To evaluate the model R^2 is used.

### **R^2** - Coefficient of Determination

It is a measure how much the model's output variance is influenced by the input variance. 

i.e.  If the R^2 of a model is 0.50, then approximately half of the observed variation can be explained by the model's inputs.

The closer to 0.0 the worse the fit and the closer to 1.0 the better the fit.

The **r2_score** function can be used to calculate **R^2**.

It's important to note scalery.inverse_transform was used to reverse the normalisation implemented before.



In [None]:
from sklearn.metrics import r2_score

r2_score = r2_score(scalery.inverse_transform(y_test), scalery.inverse_transform(gradient_boosting_predictions))

print('Validation R2 Score: ', r2_score)


## Feature Importance

To understand the influence of each **feature** on the prediction, we calculate the **feature importance**. Feature importance refers to techniques that assign a score to input features based on how useful they are at predicting a target variable.

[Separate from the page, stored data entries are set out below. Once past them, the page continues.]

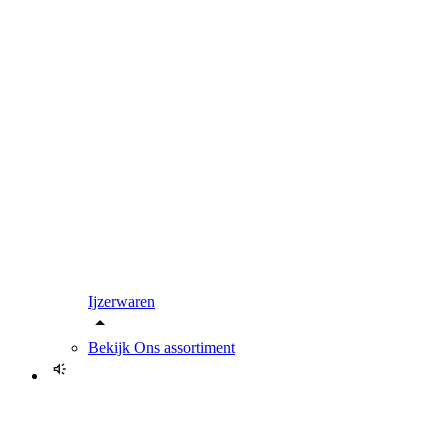
Ijzerwaren
Bekijk
Ons assortiment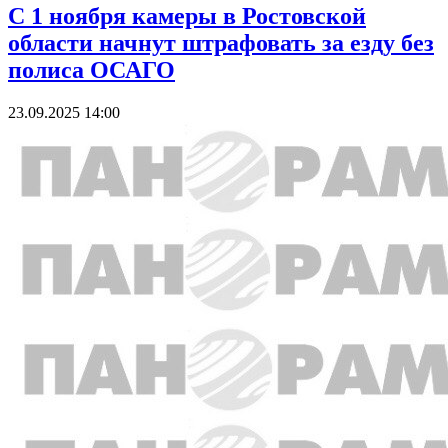
С 1 ноября камеры в Ростовской
области начнут штрафовать за езду без
полиса ОСАГО
23.09.2025 14:00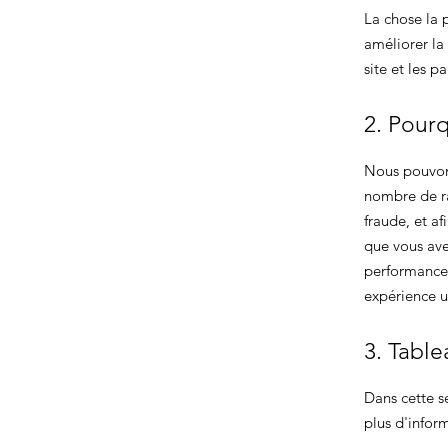
La chose la p
améliorer la
site et les p
2. Pourq
Nous pouvons
nombre de ra
fraude, et af
que vous avez
performances,
expérience ut
3. Table
Dans cette s
plus d'infor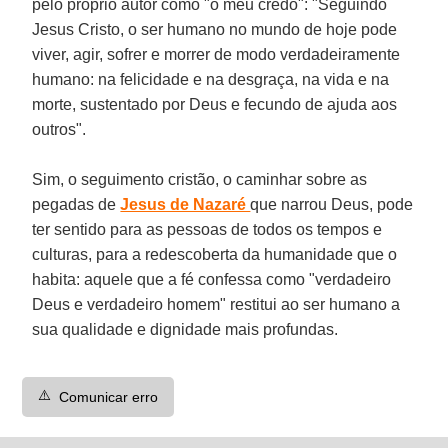
pelo próprio autor como "o meu credo": "Seguindo
Jesus Cristo, o ser humano no mundo de hoje pode
viver, agir, sofrer e morrer de modo verdadeiramente
humano: na felicidade e na desgraça, na vida e na
morte, sustentado por Deus e fecundo de ajuda aos
outros".
Sim, o seguimento cristão, o caminhar sobre as
pegadas de
Jesus de Nazaré
que narrou Deus, pode
ter sentido para as pessoas de todos os tempos e
culturas, para a redescoberta da humanidade que o
habita: aquele que a fé confessa como "verdadeiro
Deus e verdadeiro homem" restitui ao ser humano a
sua qualidade e dignidade mais profundas.
⚠️
Comunicar erro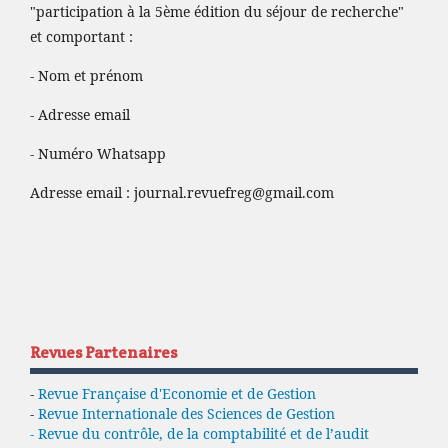
"participation à la 5ème édition du séjour de recherche"
et comportant :
- Nom et prénom
- Adresse email
- Numéro Whatsapp
Adresse email :
journal.revuefreg@gmail.com
Revues Partenaires
-
Revue Française d'Economie et de Gestion
-
Revue Internationale des Sciences de Gestion
- Revue du contrôle, de la comptabilité et de l’audit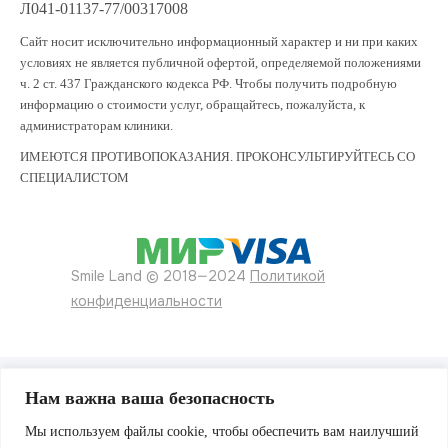
Л041-01137-77/00317008
Сайт носит исключительно информационный характер и ни при каких
условиях не является публичной офертой, определяемой положениями
ч. 2 ст. 437 Гражданского кодекса РФ. Чтобы получить подробную
информацию о стоимости услуг, обращайтесь, пожалуйста, к
администраторам клиники.
ИМЕЮТСЯ ПРОТИВОПОКАЗАНИЯ. ПРОКОНСУЛЬТИРУЙТЕСЬ СО
СПЕЦИАЛИСТОМ
Smile Land © 2018—2024
Политикой
конфиденциальности
Нам важна ваша безопасность
Мы используем файлы cookie, чтобы обеспечить вам наилучший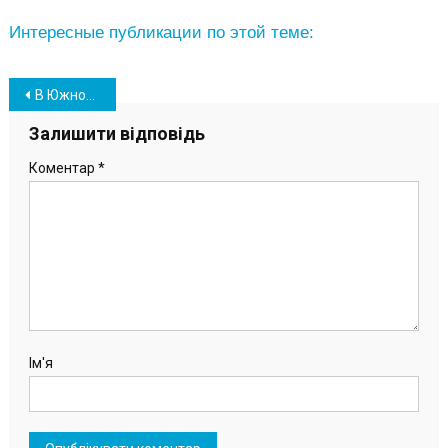
Интересные публикации по этой теме:
Навігація
В Южном посчитали соотношение женщин и мужчин: кого больше? (схемы)
записів
Залишити відповідь
Коментар
*
Ім'я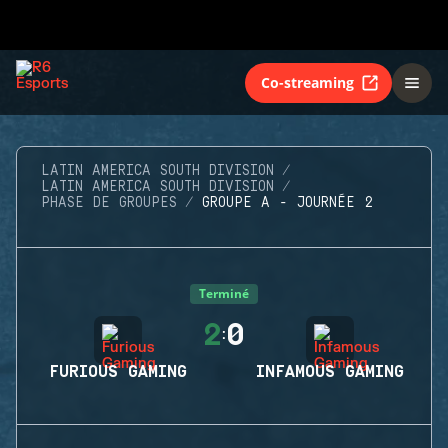
Co-streaming
LATIN AMERICA SOUTH DIVISION
LATIN AMERICA SOUTH DIVISION
PHASE DE GROUPES
GROUPE A - JOURNÉE 2
Terminé
2
0
:
FURIOUS GAMING
INFAMOUS GAMING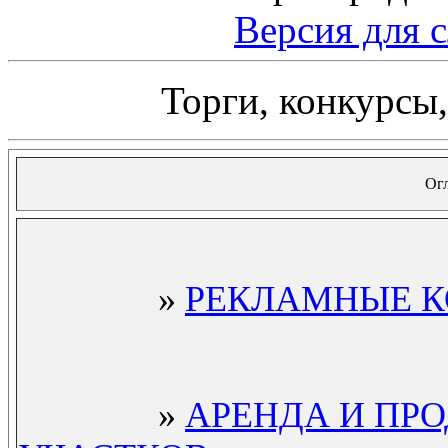
Версия дл
Торги, конкурсы
Ог
»
РЕКЛАМНЫЕ 
»
АРЕНДА И ПР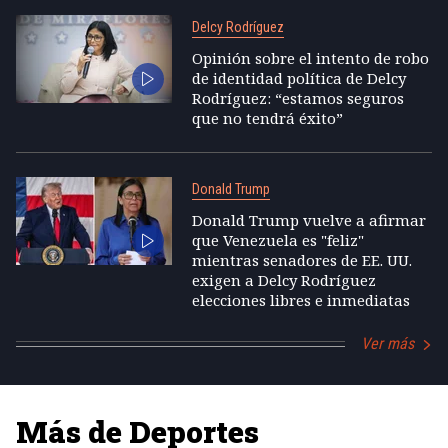
Delcy Rodríguez
Opinión sobre el intento de robo
de identidad política de Delcy
Rodríguez: “estamos seguros
que no tendrá éxito”
Donald Trump
Donald Trump vuelve a afirmar
que Venezuela es "feliz"
mientras senadores de EE. UU.
exigen a Delcy Rodríguez
elecciones libres e inmediatas
Ver más
Más de Deportes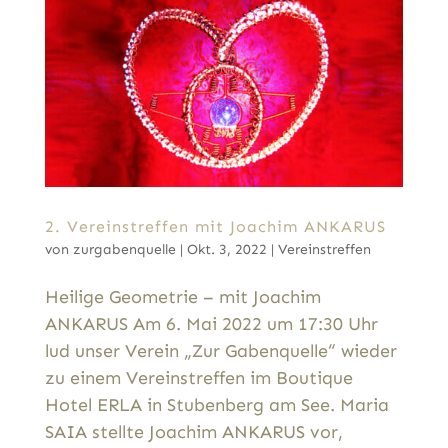
2. Vereinstreffen mit Joachim ANKARUS
von
zurgabenquelle
|
Okt. 3, 2022
|
Vereinstreffen
Heilige Geometrie – mit Joachim
ANKARUS Am 6. Mai 2022 um 17:30 Uhr
lud unser Verein „Zur Gabenquelle“ wieder
zu einem Vereinstreffen im Boutique
Hotel ERLA in Stubenberg am See. Maria
SAIA stellte Joachim ANKARUS vor,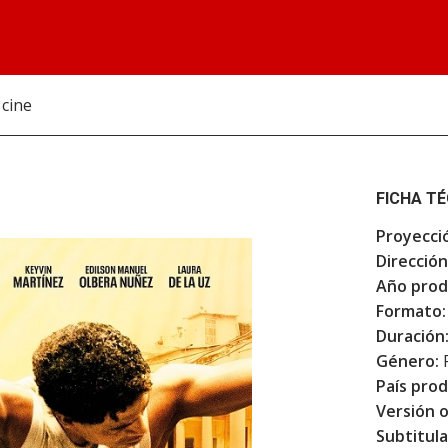
 cine
FICHA T
Proyecci
Dirección
Año prod
Formato:
Duración
Género:
F
País prod
Versión o
Subtitula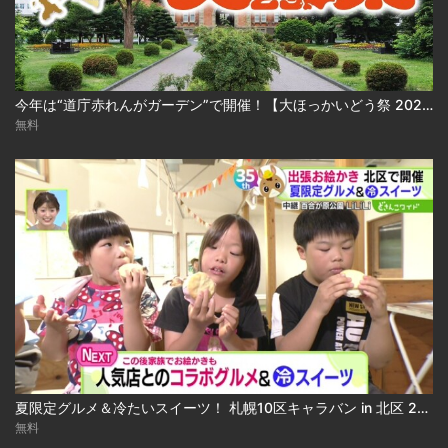
今年は“道庁赤れんがガーデン”で開催！【大ほっかいどう祭 2026】
無料
夏限定グルメ＆冷たいスイーツ！ 札幌10区キャラバン in 北区 2026-08-04
無料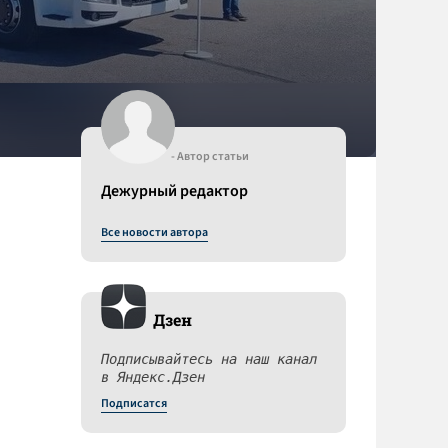
- Автор статьи
Дежурный редактор
Все новости автора
Дзен
Подписывайтесь на наш канал
в Яндекс.Дзен
Подписатся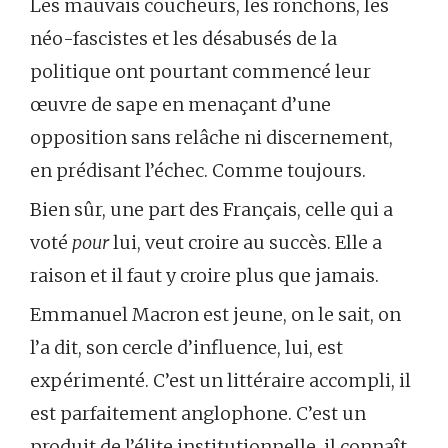
Les mauvais coucheurs, les ronchons, les
néo-fascistes et les désabusés de la
politique ont pourtant commencé leur
œuvre de sape en menaçant d’une
opposition sans relâche ni discernement,
en prédisant l’échec. Comme toujours.
Bien sûr, une part des Français, celle qui a
voté
pour
lui, veut croire au succès. Elle a
raison et il faut y croire plus que jamais.
Emmanuel Macron est jeune, on le sait, on
l’a dit, son cercle d’influence, lui, est
expérimenté. C’est un littéraire accompli, il
est parfaitement anglophone. C’est un
produit de l’élite institutionnelle, il connaît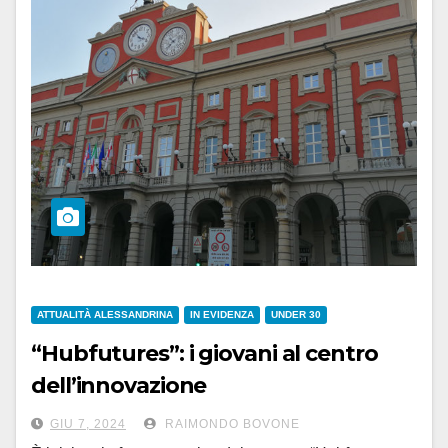
ATTUALITÀ ALESSANDRINA
IN EVIDENZA
UNDER 30
“Hubfutures”: i giovani al centro
dell’innovazione
GIU 7, 2024
RAIMONDO BOVONE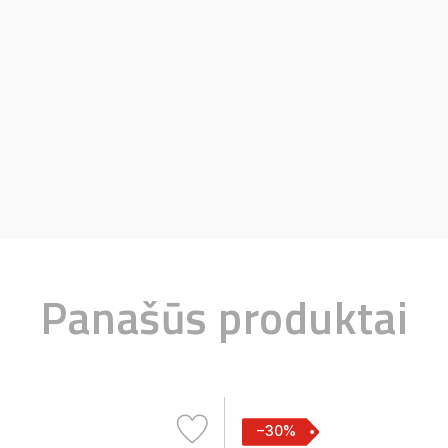
Panašūs produktai
−30%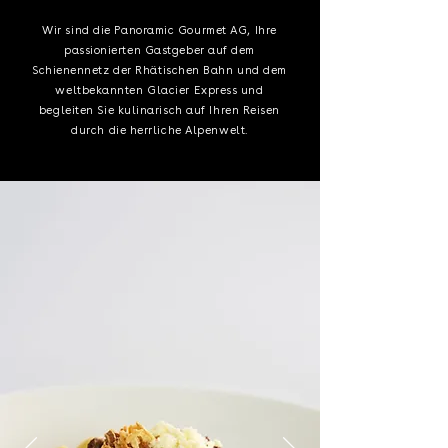
Wir sind die Panoramic Gourmet AG, Ihre
passionierten Gastgeber auf dem
Schienennetz der Rhätischen Bahn und dem
weltbekannten Glacier Express und
begleiten Sie kulinarisch auf Ihren Reisen
durch die herrliche Alpenwelt.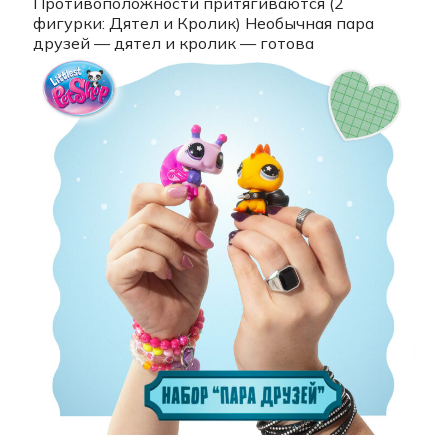
Противоположности притягиваются (2
фигурки: Дятел и Кролик) Необычная пара
друзей — дятел и кролик — готова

In this case we only plot the five most infuential features, as the rest have a negligible influence.

In [None]:
# get feature importance
features = final_data.drop(columns = ['Forecast Duration']).columns.values
importance  = gradient_boosting_model.feature_importances_ 
features_df = pd.DataFrame({'Feature':features, 'Importance':importance})

# plot feature importance
top10_features = features_df.nlargest(5,'Importance')
top10_features.plot.bar(x='Feature')

# Exercises

## 1.  Add up all the values in the planned duration column in the **completed data** set.

The completed_data is a pandas data frame so you'll need to use this code -> df.sum()

## 2. Create a new feature which only includes the date  from the Baseline Start Date from the **completed data** set.

## 3. Create a new feature which only includes the year from the Baseline Start Date from the **completed data** set.

## 4.  Convert the Project Number from the completed data set feature into an integer.